ALGÉRIE
26/07/2018 15h:10 CET

Gaid Salah répond sèchement à Makri: "L'armée n'a d'autre tuteur que les orientations du Président"

Nacerdine ZEBAR via Getty Images
Ahmed Gaid Salah - Photo d'archive. 

″[L’armée] ne peut en aucun cas être mêlée aux enchevêtrements des parties et des politiques”, a affirmé jeudi 26 juillet le Chef d’État-major de l’Armée Nationale Populaire (ANP), Ahmed Gaid Salah, dans une réponse sèche au président du MSP Abderrazak Makri qui l’a appelé à initier une “transition démocratique”. 

Lors d’une allocution à l’occasion d’une cérémonie à l’honneur des meilleurs lauréats des Cadets de la Nation au Baccalauréat, diffusée sur la télévision gouvernementale, le Général de Corps d’Armée n’a pas lésiné sur les mots pour recadrer M. Makri ou d’autres politiques qui, selon lui, appellent l’armée à intervenir au lieu de d’exercer de la politique. 

“Au lieu d’essayer de s’approcher du citoyen en conférant davantage d’importance à ses préoccupations, quelques personnes, et certaines parties s’éloignent volontairement de l’exercice politique”, a indiqué Ahmed Gaid Salah.

Abderrazak Makri a rencontré cette semaine des responsables de partis politiques, du pouvoir (FLN) comme de l’opposition (FFS) dans le cadre de son initiative politique. Pour le président du MSP, il s’agit d’une “transition démocratique” que devra diriger l’armée. 

Abderrazak Makri, qui a fait partie de la CNTLD et s’est opposé au 4e mandat de Bouteflika, a tempéré ses déclarations récemment concernant sa position vis-à-vis du 5e mandat, notamment lors d’une conférence de presse qu’il a animé avec le secrétaire général du FLN, Djamel Ould Abbes, fervent soutien du président. 

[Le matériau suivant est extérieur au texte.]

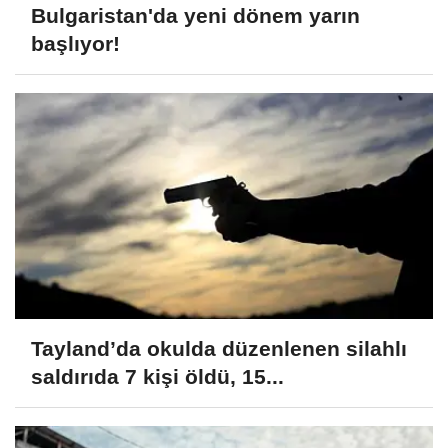
Bulgaristan'da yeni dönem yarın
başlıyor!
Tayland’da okulda düzenlenen silahlı
saldırıda 7 kişi öldü, 15...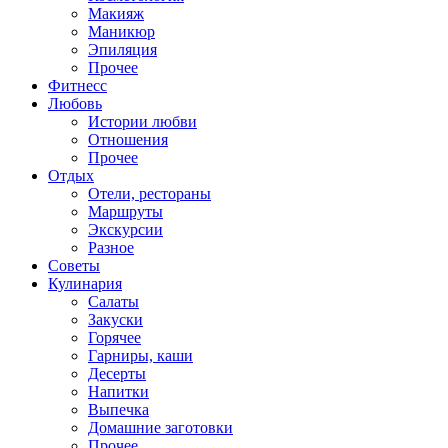
Макияж
Маникюр
Эпиляция
Прочее
Фитнесс
Любовь
Истории любви
Отношения
Прочее
Отдых
Отели, рестораны
Маршруты
Экскурсии
Разное
Советы
Кулинария
Салаты
Закуски
Горячее
Гарниры, каши
Десерты
Напитки
Выпечка
Домашние заготовки
Прочее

La réponse du vice-ministre de la Défense a été sans équivoque: “Certains s’autoproclament tuteurs de l’Armée Nationale Populaire [...] Que tout le monde sache, qu’il n’est autre tuteur pour l’Armée Nationale Populaire, digne héritière de l’Armée de Libération Nationale, que les orientations de Son Excellence, le Moudjahid, Monsieur le Président de la République, Chef Suprême des Forces Armées, Ministre de la Défense Nationale”.

 Texte intégral de la réponse d’Ahmed Gaid Salah:

« L’une des mauvaises pratiques, voire étranges, irrationnelles et inacceptables, à la veille de chaque rendez-vous électoral, que ce soit pour l’Assemblée Populaire Nationale, ou pour les Assemblées Communales ou Wilayales, ou même pour les élections présidentielles, je dis, à la veille de ces importants scrutins nationaux, et au lieu d’essayer de s’approcher du citoyen en conférant davantage d’importance à ses préoccupations, quelques personnes, et certaines parties s’éloignent volontairement de l’exercice politique. La politique est l’aptitude à s’adapter aux réalités du quotidien, l’aptitude se veut être la bonne gestion des exigences de l’intérêt national et les impératifs de leur réalisation, ce qui nécessite un haut niveau de performance politique en toutes conditions et circonstances. A ce sujet, j’avais auparavant souligné et clarifié avec insistance, à maintes occasions, que l’Armée Nationale Populaire est une Armée qui connait ses limites, voire le cadre de ses missions constitutionnelles, qui ne peut en aucun cas être mêlée aux enchevêtrements des parties et des politiques, ou être immiscée dans des conflits qui ne la concernent ni de près ni de loin.
   En dépit de cela, certains s’autoproclament tuteurs de l’Armée Nationale Populaire, voire leur porte-parole, omettant ou volontairement négligeant, que l’Armée Nationale Populaire est une Armée du peuple algérien, une Armée dans tous les sens portés par cette expression, en termes de glorieuse histoire et de nobles valeurs, et avec tout ce que cela représente pour le présent et pour l’avenir. Que tout le monde sache, qu’il n’est autre tuteur pour l’Armée Nationale Populaire, digne héritière de l’Armée de Libération Nationale, que les orientations de Son Excellence, le Moudjahid, Monsieur le Président de la République, Chef Suprême des Forces Armées, Ministre de la Défense Nationale. Une Armée qui veille, en permanence, et je le redis encore une fois, elle veille avec discernement sans jamais fermer l’œil, et travaille avec persévérance conformément aux lois de la République, et aux dispositions de la Constitution Algérienne».